How to interpolate points between two irregular sets of data?

nucleon picture nucleon · Dec 8, 2013 · Viewed 8.1k times · Source

I'm sorry for the somewhat confusing title, but I wasn't sure how to sum this up any clearer.

I have two sets of X,Y data, each set corresponding to a general overall value. They are fairly densely sampled from the raw data. What I'm looking for is a way to find an interpolated X for any given Y for a value in between the sets I already have.

The graph makes this more clear:

A graph of points

In this case, the red line is from a set corresponding to 100, the yellow line is from a set corresponding to 50.

I want to be able to say, assuming these sets correspond to a gradient of values (even though they are clearly made up of discrete X,Y measurements), how do I find, say, where the X would be if the Y was 500 for a set that corresponded to a value of 75?

In the example here I would expect my desired point to be somewhere around here:

A graph of points with an interpolated point

I do not need this function to be overly fancy — it can be simple linear interpolation of data points. I'm just having trouble thinking it through.

Note that neither the Xs nor the Ys of the two sets overlap perfectly. However it is rather trivial to say, "where are the nearest X points these sets share," or "where are the nearest Y points these sets share."
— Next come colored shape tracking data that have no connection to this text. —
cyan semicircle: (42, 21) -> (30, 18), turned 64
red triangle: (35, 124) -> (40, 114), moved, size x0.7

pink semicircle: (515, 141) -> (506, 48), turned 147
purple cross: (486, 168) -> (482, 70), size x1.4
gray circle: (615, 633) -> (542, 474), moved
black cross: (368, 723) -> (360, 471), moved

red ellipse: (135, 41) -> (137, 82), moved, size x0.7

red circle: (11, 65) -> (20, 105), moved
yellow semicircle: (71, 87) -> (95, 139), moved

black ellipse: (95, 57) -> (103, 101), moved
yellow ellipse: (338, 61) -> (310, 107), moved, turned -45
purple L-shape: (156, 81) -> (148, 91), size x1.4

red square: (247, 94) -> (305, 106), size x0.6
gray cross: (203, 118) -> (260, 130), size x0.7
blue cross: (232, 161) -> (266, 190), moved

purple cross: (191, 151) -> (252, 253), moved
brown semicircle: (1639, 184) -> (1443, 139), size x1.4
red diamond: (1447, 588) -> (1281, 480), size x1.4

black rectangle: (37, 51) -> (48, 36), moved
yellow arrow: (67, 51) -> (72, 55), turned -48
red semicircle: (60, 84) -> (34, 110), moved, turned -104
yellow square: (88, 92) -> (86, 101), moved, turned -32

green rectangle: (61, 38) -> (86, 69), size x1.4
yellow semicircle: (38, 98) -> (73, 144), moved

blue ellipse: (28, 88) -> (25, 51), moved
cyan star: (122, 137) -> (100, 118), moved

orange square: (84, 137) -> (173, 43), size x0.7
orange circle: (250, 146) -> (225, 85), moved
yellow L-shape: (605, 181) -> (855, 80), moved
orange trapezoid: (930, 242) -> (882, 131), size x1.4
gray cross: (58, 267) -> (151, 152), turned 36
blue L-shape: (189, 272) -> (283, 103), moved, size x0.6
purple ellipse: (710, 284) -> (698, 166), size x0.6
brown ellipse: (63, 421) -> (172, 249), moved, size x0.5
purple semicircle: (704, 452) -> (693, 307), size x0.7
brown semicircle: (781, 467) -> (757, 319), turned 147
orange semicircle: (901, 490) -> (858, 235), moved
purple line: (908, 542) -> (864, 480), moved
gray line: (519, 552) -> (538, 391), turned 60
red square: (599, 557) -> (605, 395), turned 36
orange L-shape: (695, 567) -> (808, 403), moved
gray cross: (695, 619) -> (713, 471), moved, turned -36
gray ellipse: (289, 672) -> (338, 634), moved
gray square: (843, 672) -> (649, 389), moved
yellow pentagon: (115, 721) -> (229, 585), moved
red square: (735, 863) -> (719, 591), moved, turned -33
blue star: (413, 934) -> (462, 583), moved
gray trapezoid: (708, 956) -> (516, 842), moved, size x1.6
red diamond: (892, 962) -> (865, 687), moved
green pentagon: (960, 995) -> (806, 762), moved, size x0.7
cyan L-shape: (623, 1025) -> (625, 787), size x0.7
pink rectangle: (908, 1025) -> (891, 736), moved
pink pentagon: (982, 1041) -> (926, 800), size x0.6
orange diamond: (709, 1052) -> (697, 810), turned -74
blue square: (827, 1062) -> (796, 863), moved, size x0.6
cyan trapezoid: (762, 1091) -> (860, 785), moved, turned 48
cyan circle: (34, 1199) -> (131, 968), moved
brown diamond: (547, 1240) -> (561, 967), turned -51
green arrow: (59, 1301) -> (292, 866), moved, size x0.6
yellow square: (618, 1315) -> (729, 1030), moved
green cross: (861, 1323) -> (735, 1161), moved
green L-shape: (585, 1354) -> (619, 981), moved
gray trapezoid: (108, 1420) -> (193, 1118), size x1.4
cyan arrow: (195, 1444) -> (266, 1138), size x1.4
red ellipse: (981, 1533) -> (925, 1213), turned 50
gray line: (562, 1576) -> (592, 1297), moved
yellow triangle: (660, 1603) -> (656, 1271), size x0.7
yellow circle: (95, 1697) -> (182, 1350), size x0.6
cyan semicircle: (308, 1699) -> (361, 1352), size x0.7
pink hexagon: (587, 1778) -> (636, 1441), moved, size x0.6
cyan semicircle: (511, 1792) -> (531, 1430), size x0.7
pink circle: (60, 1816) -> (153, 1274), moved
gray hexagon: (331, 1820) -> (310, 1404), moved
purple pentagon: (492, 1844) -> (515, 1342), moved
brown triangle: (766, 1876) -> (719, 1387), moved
I have used simple interpolation between known values (e.g. find the X for corresponding Ys for set "50" and "100", then average those to get "75") and I end up with something like that looks like this:

Not very good interpolation

So clearly I am doing something wrong here. Obviously in this case X is (correctly) returning as 0 for all of those cases where the Y is higher than the maximum Y of the "lowest" set. Things start out great but somewhere around when one starts to approach the maximum Y for the lowest set it starts going haywire.

It's easy to see why mine is going wrong. Here's another way to look at the problem:

Illustration

In the "correct" version, X ought to be about 250. Instead, what I'm doing is essentially averaging 400 and 0 so X is 200. How do I solve for X in such a situation? I was thinking that bilinear interpolation might hold the answer but nothing I've been able to find on that has made it clear how I'd go about this sort of thing, because they all seem to be structured for somewhat different problems.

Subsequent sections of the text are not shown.